In his words, “Human reproduction had generated more emotion than any other part of medicine and we need to careful as so many issues are coming up, including who owns the child’s DNA.

“These are some of the things that are coming up. The doctor also needs to be protected by laws. The fertility preserva­tion that the doctor also gives informed consent.

“Things are happening. Just like in ev­ery profession, there are cowboys, even in medicine, there are cowboys. How can we protect people from these cowboys?

“I will conclude by saying that it is high time we had a culturally sensitive national regulation to guide practice in this vital area of medicine.

“We should resist copy and paste. I belong to a group of fertility doctors who are doing something and we are asking that the NBA join us in doing it so that Nigeria and Nigerians will be safer,” he said.

On her part, Esene towed the line of Ajayi and bemoaned that the National Health Act which came into existence 25 years after the first test-tube baby was delivered, was not encompassing as far as ART practice was concerned.

According to her, “In the entire National Health Act, the word ‘gamete’ was only mentioned once, revealing a large vacuum that needs to be filled”.
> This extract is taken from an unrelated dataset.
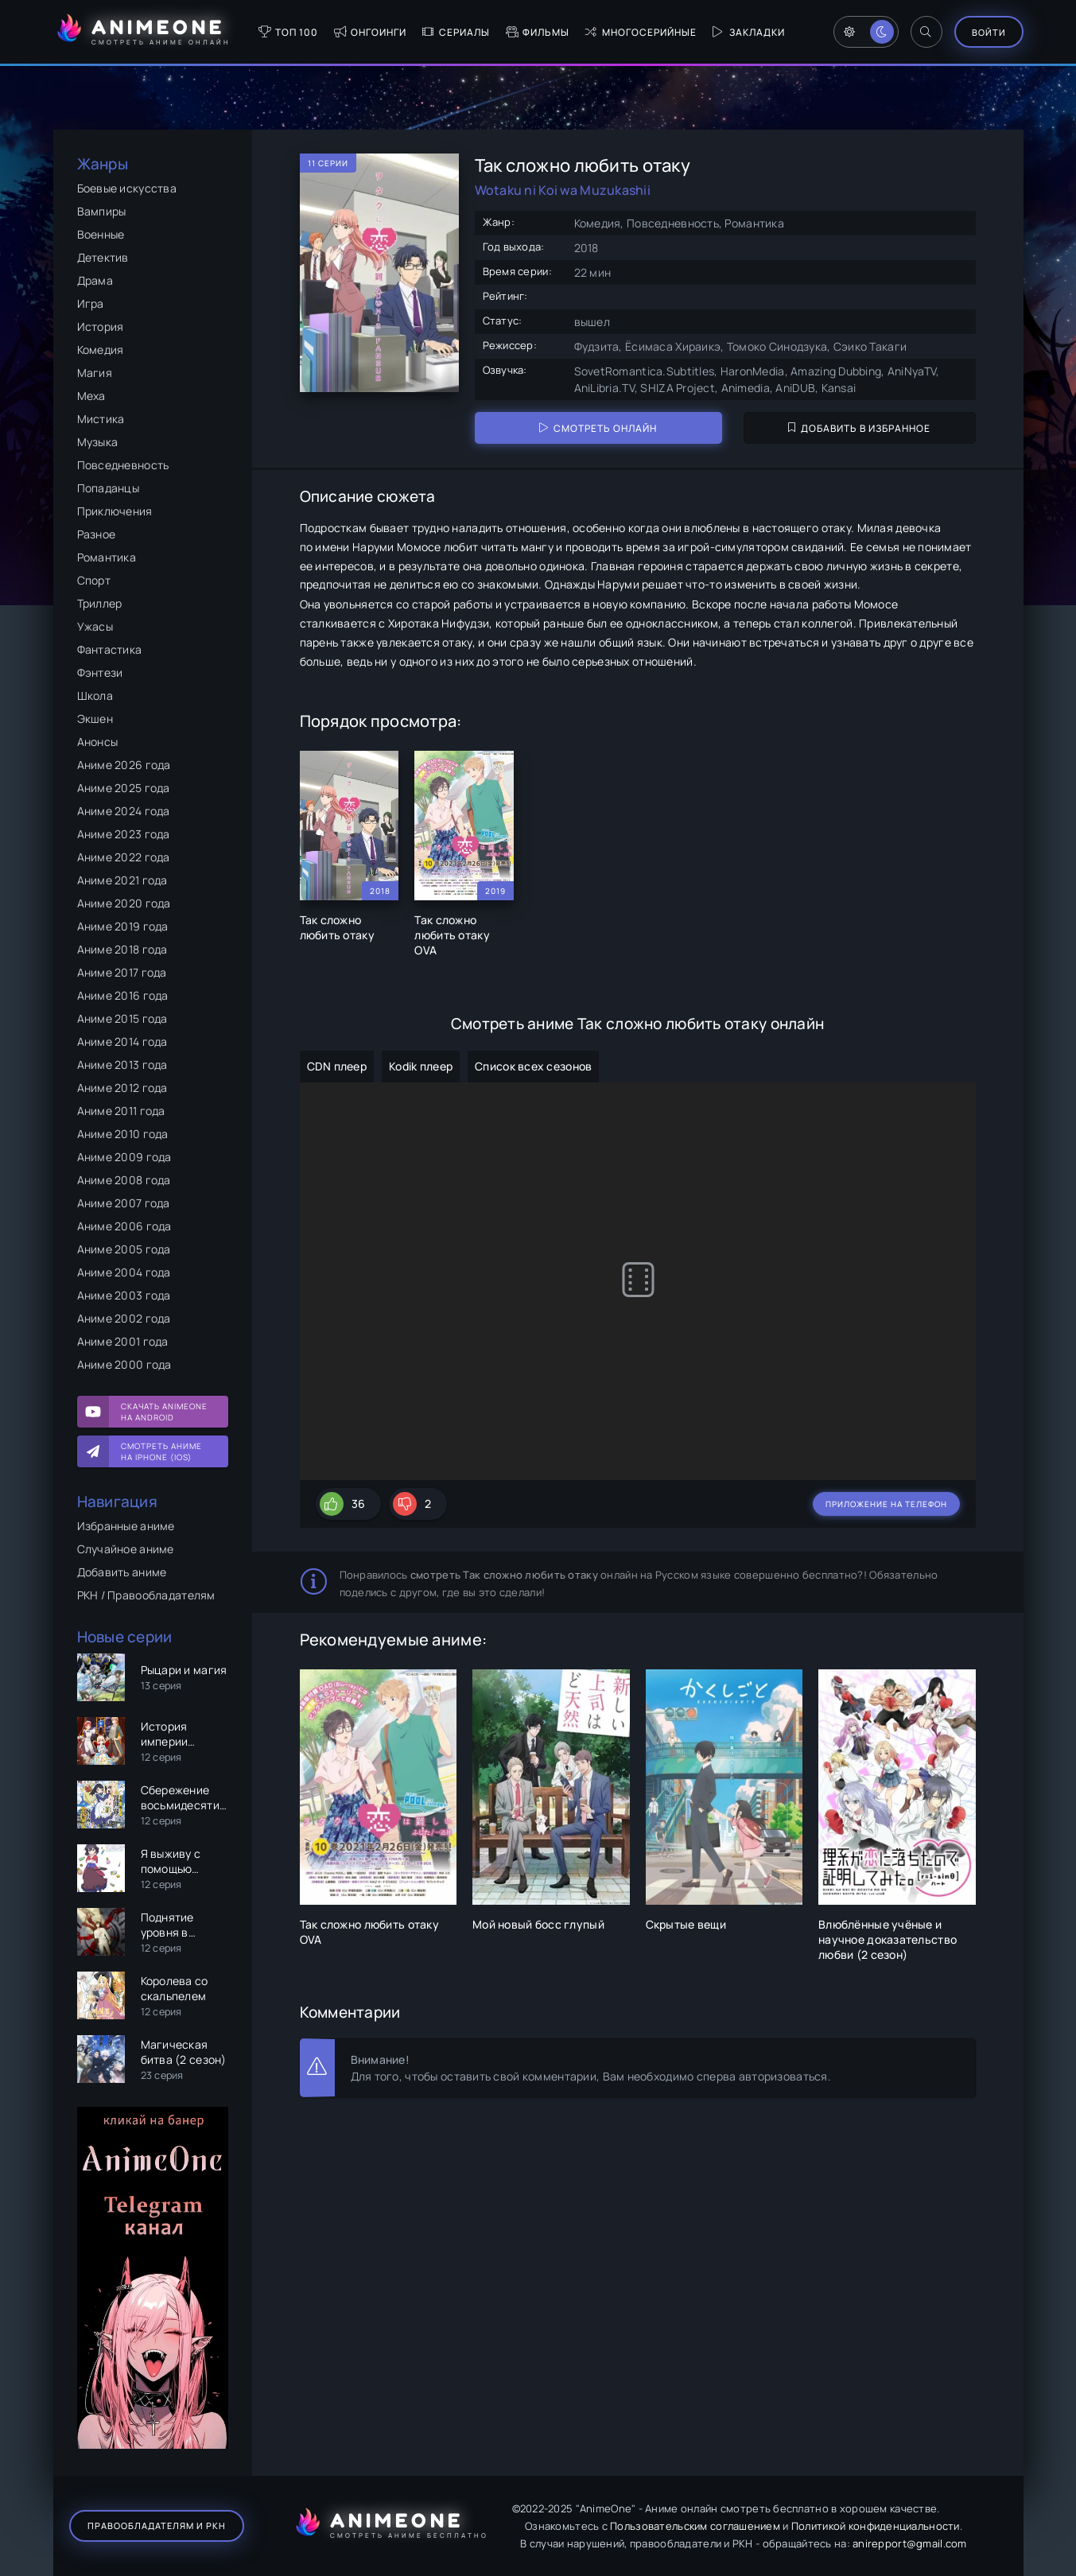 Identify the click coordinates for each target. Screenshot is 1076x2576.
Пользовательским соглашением (695, 2526)
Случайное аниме (125, 1548)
Esene said Lagos is the only state that has developed guidelines for ART practice but that it is not applicable outside the state because of jurisdiction.
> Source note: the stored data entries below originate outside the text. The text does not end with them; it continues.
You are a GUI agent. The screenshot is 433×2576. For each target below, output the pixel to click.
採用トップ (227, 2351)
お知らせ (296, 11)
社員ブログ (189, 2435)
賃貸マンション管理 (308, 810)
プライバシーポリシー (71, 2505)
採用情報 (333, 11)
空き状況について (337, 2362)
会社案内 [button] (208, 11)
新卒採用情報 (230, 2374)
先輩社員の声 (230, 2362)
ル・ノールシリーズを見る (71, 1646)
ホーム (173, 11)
“In Lagos state for instance, transfer of more than three embryos leads to the closure of the clinic. And it has been emphasized that patients have the right to decline treatment at any point during the process

“Other than Lagos State, other facilities operating ART could be compromised because they would want to protect the glory of the facility and the name. It takes only a medical doctor or healthcare provider who is upright to protect the ethics of the profession.

“There needs to be a distinct legal regime for ART. Lawmakers, NBA, and stakeholders should come together to create a good regime that would cover everything that needs to be covered – the ethical part, legal part and so on.

“ART has come to stay, it is now a reality which should be considered as our future,” Esene submitted.

In her contributions, Usani put is this way, “It is a crying shame that up till now, 33 years after the first test-tube baby, we have no legislation.

“The best we have are the guidelines issued by Lagos State. Even if it sanctions medical personnel, it has no power or effect over the non-medical players in the ART industry who can indeed make things to be exploitative.

“I hope that at what will come would be a specific legislation, home­made and tailor-made for our own ART industry.”

The concern of the medi­cal and legal experts both­ers on the fact that lack of proper legislation can make room for exploitation and even human trafficking where young women are held hostage in ‘baby facto­ries’ and made to give birth to babies that are eventually sold.

With a proper legal frame­work however, ART and the attendant activities that come with it can achieveit’s full potential.